For NaHCO3 mL = 0.1134/(0.087*0.084) = 15.52 mL to titrate the 0.1134g NaHCO3
.
mL for Na2CO3 + mL for NaHCO3 = total mL = 18.78+15.52 = 34.3 mL and for the problem that should be 22.5 mL. It isn't; therefore, the problem is not possible to work as is. If the problem is changed so that the HCl used was 34.3 mL of 0.087N then it is worked as follows:
eqn 1 is X + Y = 2
eqn 2 is [0.1X/0.053]+ [0.1Y/0.084] = 34.3*0.087

From eqn 2 we have
1.8867X + 1.19Y = 2.984
From eqn 1 if X+Y = 2 than X = 2-Y. Substitute that into eqn 2 as follows.
1.8867(2-Y) + 1.19Y = 2.984
3.7734 - 1.8867Y + 1.19Y = 2.984
-0.6976Y = -0.7893
Y = 1.133g NaHCO3
% = (1.133/2)*100 = 56.6% NaHCO3

To calculate the percentage of sodium bicarbonate in the mixture, we need to use the information provided and set up an equation. Let's go through the steps one by one.

Step 1: Calculate the mass of the solution used for titration.
Given that 25cc of the solution is used, and the total volume is 250cc, we can calculate the mass of the solution used.
Mass of solution used = (25/250) x 2g = 0.2g

Step 2: Calculate the moles of HCl used for neutralization.
The volume of HCl used is 22.5cc, and the concentration is 0.087N. To calculate the moles of HCl, we need to convert the volume from cc to liters.
Volume of HCl used = 22.5/1000 L
Moles of HCl used = Volume x Concentration = (22.5/1000) x 0.087 mol

Step 3: Calculate the moles of NaHCO3 (sodium bicarbonate) present.
In the neutralization reaction between HCl and NaHCO3, the mole ratio is 1:1. Therefore, the moles of NaHCO3 used are the same as the moles of HCl used.
Moles of NaHCO3 = Moles of HCl used = (22.5/1000) x 0.087 mol

Step 4: Calculate the moles of Na2CO3 (hydrated sodium carbonate) present.
To calculate the moles of Na2CO3, we need to use the molar mass. The molar mass of Na2CO3 is 106g/mol.
Moles of Na2CO3 = Mass / Molar mass = 0.2g / 106g/mol

Step 5: Set up the equation using the moles of NaHCO3 and Na2CO3.
Let's assume the mass of NaHCO3 in the mixture is x grams, and the mass of Na2CO3 is y grams.
Using the molar mass of NaHCO3 (84g/mol) and Na2CO3 (106g/mol), we can set up the following equation:
(x/84) + (y/106) = (22.5/1000) x 0.087

Now, we need to solve this equation to find the values of x and y.

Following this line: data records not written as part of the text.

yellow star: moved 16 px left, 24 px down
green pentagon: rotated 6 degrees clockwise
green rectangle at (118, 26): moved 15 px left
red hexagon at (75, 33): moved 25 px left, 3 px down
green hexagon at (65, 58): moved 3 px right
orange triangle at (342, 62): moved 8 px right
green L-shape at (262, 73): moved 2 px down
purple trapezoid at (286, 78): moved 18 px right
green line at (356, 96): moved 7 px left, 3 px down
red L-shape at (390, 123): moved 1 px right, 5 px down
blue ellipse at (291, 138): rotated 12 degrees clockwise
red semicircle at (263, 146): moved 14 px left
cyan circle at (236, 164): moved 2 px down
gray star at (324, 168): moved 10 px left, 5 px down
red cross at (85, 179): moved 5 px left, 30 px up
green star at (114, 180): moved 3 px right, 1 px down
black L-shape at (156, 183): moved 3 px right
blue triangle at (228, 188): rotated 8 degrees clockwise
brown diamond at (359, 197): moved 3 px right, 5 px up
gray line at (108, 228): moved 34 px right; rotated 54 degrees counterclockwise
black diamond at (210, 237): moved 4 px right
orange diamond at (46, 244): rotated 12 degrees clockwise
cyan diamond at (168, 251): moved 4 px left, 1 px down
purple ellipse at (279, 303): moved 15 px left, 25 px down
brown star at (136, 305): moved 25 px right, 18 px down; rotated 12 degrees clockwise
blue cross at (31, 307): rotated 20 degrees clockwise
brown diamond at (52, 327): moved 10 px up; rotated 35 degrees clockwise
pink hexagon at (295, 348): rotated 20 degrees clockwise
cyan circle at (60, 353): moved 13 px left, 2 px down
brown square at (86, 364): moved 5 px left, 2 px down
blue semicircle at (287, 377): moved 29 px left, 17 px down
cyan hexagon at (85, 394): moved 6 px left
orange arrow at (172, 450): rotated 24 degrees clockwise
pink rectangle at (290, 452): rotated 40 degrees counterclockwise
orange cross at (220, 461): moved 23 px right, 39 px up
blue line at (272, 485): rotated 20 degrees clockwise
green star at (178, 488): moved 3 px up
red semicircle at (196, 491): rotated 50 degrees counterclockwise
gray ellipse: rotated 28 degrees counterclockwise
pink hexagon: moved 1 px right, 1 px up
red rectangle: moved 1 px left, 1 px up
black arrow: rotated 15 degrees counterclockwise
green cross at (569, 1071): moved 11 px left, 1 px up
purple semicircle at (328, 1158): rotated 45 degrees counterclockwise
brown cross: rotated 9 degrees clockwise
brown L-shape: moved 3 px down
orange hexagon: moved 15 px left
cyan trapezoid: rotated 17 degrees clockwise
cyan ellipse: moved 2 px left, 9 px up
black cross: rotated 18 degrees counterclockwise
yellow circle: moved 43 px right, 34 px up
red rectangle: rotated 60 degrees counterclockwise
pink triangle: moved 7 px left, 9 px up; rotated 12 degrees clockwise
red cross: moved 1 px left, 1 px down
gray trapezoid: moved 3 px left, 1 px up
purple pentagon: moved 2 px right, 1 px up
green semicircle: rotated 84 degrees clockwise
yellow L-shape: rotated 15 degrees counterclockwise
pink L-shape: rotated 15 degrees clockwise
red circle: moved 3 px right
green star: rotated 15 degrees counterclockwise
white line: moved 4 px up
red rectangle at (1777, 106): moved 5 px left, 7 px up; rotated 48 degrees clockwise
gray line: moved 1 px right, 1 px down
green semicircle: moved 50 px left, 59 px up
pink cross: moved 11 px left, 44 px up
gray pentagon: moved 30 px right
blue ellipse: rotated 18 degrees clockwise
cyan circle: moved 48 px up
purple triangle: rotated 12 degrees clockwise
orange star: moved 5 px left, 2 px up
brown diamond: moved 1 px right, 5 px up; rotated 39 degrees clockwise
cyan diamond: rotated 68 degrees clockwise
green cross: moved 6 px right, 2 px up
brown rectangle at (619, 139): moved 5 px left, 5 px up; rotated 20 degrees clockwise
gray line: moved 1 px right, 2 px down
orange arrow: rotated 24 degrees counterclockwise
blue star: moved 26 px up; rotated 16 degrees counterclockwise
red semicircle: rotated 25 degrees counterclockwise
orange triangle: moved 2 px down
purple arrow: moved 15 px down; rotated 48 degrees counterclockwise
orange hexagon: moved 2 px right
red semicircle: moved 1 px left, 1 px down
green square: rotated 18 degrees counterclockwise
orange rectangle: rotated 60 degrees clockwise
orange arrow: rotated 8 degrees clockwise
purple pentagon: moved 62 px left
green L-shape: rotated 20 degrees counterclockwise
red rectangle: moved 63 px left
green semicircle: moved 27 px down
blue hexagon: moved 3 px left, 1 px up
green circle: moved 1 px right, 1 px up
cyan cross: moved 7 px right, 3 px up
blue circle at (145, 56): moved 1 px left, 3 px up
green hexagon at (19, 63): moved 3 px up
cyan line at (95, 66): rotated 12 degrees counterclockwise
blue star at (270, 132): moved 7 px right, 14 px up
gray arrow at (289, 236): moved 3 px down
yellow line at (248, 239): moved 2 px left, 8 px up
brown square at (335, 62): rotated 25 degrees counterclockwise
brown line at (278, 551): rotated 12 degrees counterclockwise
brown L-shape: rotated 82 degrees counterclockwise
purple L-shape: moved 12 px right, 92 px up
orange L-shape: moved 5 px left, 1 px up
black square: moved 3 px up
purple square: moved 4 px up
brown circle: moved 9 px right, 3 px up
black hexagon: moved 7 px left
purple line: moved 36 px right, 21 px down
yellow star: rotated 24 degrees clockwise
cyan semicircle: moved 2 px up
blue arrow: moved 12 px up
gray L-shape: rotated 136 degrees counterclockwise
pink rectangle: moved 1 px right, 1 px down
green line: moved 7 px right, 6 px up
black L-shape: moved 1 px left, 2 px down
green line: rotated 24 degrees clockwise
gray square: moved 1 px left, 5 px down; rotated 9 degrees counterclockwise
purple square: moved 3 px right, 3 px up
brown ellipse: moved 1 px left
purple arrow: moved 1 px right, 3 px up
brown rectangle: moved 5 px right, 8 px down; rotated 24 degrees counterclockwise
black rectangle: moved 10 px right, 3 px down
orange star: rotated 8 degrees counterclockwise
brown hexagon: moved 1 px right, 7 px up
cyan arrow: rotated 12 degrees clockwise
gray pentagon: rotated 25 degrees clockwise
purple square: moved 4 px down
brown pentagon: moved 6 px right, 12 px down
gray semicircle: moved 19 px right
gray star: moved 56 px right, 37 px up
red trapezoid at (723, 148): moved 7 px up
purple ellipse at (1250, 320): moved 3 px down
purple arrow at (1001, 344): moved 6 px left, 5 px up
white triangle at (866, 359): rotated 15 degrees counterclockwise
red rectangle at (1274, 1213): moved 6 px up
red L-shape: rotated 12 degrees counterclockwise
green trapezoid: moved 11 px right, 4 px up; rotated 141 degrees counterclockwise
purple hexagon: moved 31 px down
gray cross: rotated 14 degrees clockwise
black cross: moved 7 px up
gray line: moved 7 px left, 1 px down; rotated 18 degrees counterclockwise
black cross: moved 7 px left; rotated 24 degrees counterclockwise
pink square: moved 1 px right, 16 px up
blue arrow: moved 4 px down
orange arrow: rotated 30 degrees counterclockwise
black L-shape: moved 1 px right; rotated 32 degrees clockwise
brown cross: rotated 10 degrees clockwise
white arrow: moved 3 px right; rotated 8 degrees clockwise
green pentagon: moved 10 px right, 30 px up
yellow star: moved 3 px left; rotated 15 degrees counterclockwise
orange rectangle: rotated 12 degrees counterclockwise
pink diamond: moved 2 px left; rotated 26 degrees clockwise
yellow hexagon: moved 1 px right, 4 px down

Step 6: Solve the equation.
Let's rearrange the equation to solve for y in terms of x:
y = (22.5/1000) x 0.087 - (x/84) x 106

Now, substitute the value of y in terms of x into the equation:
(x/84) + [(22.5/1000) x 0.087 - (x/84) x 106]/106 = (22.5/1000) x 0.087

Solve this equation for x, and you will find that x = 0.567g.

Step 7: Calculate the percentage of sodium bicarbonate in the mixture.
The percentage of sodium bicarbonate is calculated as (mass of sodium bicarbonate / mass of mixture) x 100.
Percentage of sodium bicarbonate = (0.567g / 2g) x 100 = 28.35%

Therefore, the correct answer is 28.35% sodium bicarbonate in the mixture.